● **EXCERPTED DATA**:
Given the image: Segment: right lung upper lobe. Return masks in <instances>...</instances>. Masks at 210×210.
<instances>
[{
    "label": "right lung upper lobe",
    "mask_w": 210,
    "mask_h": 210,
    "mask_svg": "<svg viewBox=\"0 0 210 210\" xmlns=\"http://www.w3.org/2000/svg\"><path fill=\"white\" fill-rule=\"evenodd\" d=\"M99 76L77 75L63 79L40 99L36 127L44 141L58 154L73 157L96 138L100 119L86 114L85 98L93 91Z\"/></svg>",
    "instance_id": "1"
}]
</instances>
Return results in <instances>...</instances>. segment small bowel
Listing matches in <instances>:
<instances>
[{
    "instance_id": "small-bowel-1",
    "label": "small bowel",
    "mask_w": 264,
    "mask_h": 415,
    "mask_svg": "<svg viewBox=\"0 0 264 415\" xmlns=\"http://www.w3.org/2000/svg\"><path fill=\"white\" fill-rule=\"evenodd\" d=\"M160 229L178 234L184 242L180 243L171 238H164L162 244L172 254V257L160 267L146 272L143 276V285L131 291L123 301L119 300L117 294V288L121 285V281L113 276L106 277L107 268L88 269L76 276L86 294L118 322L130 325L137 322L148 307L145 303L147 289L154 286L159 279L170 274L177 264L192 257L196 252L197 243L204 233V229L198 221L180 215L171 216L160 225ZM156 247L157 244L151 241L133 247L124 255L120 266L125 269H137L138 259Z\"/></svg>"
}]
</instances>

● **REQUIRED WORK**: Your answer should consist solely of the lines from the one containing "Return results in" through the last line of the listing, written out word for word.

● **ANSWER TO THIS PROBLEM**:
Return results in <instances>...</instances>. segment small bowel
Listing matches in <instances>:
<instances>
[{
    "instance_id": "small-bowel-1",
    "label": "small bowel",
    "mask_w": 264,
    "mask_h": 415,
    "mask_svg": "<svg viewBox=\"0 0 264 415\" xmlns=\"http://www.w3.org/2000/svg\"><path fill=\"white\" fill-rule=\"evenodd\" d=\"M160 229L178 234L184 242L180 243L171 238H164L162 244L172 254V257L160 267L146 272L143 276V285L131 291L123 301L119 300L117 294V288L121 285V281L113 276L106 277L107 268L88 269L76 276L86 294L118 322L130 325L137 322L148 307L145 303L147 289L154 286L159 279L170 274L177 264L192 257L196 252L197 243L204 233V229L198 221L180 215L171 216L160 225ZM156 247L157 244L151 241L133 247L124 255L120 266L125 269H137L138 259Z\"/></svg>"
}]
</instances>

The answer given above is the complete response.